Il sistema immunitario è essenziale per la difesa dell’organismo contro germi e patogeni. In alcune circostanze, però, questo meccanismo di protezione può mal interpretare i segnali e attaccare erroneamente le strutture sane. Nel caso dell’artrite reumatoide (AR), il bersaglio sono le membrane sinoviali che rivestono le articolazioni. Questa malattia autoimmune si manifesta tipicamente nelle articolazioni delle mani e dei polsi, ma può colpire anche altre parti del corpo, tra cui le spalle, le ginocchia e persino gli organi interni.
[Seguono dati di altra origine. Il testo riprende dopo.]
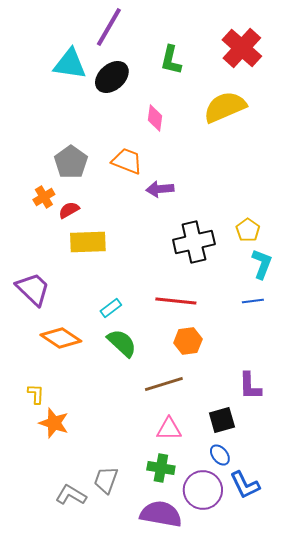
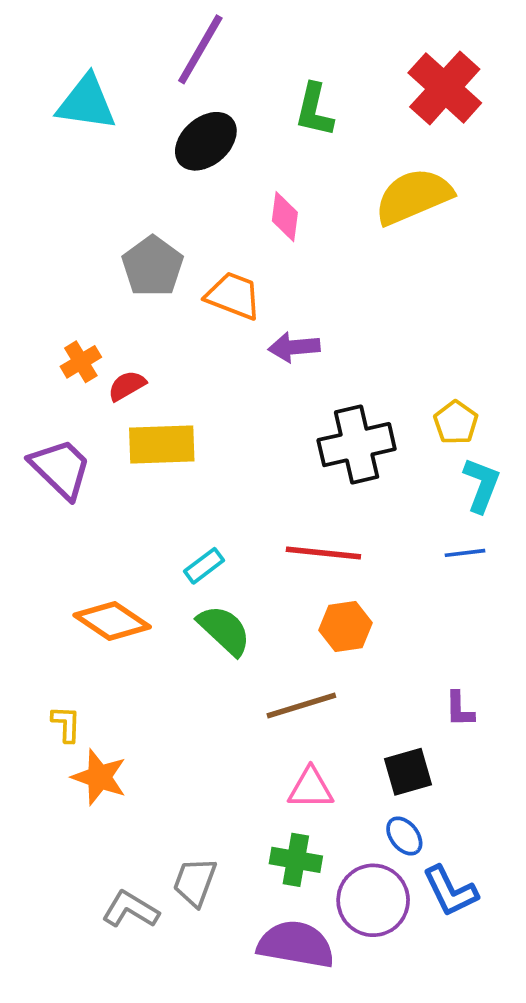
cyan triangle: (70, 64) -> (86, 103), moved
gray pentagon: (71, 162) -> (153, 266), moved
purple trapezoid: (33, 289) -> (61, 468), moved
purple L-shape: (250, 386) -> (459, 709), size x0.7

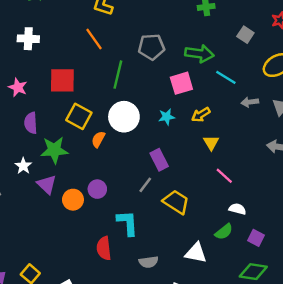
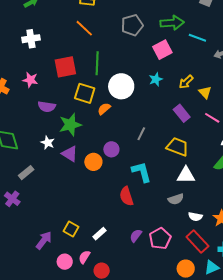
green line: (118, 75) -> (97, 63), moved
yellow arrow: (201, 115) -> (186, 82), moved
purple semicircle: (31, 123) -> (47, 107), turned -66
orange semicircle: (98, 139) -> (104, 109), turned 32
yellow triangle: (211, 143) -> (205, 92), moved
purple rectangle: (159, 160) -> (182, 113), moved
gray line: (145, 185) -> (141, 134), moved
white triangle: (196, 253) -> (186, 175), moved
gray semicircle: (149, 262) -> (176, 199), moved

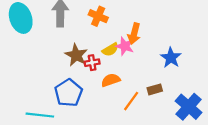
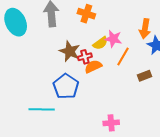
orange arrow: (134, 34) -> (145, 29), moved
orange semicircle: (111, 80) -> (93, 66), moved
orange line: (131, 101) -> (123, 56), moved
L’artrite reumatoide è caratterizzata da un’infiammazione persistente e da sintomi quali dolore e rigidità articolare. Spesso, le persone colpite avvertono episodi di peggioramento, noti come riacutizzazioni, che possono manifestarsi in modo intermittente. Durante questi episodi, i sintomi possono intensificarsi, rendendo difficile svolgere le normali attività quotidiane.
Sintomi dell’Artrite Reumatoide
I sintomi dell’artrite reumatoide possono variare da persona a persona. In generale, si possono notare i seguenti:
- Dolore articolare: Il dolore è spesso più intenso al mattino o dopo periodi di inattività.
- Rigidità: La rigidità articolare è comune, specialmente al risveglio.
- Gonfiore: Le articolazioni colpite possono apparire gonfie e calde al tatto.
- Affaticamento: Molti pazienti riportano una sensazione di stanchezza persistente.
- Alterazioni del sonno: Il dolore può influenzare negativamente la qualità del sonno.
È importante consultare un medico se si sospetta di avere l’artrite reumatoide, in modo da ricevere una diagnosi adeguata e tempestiva.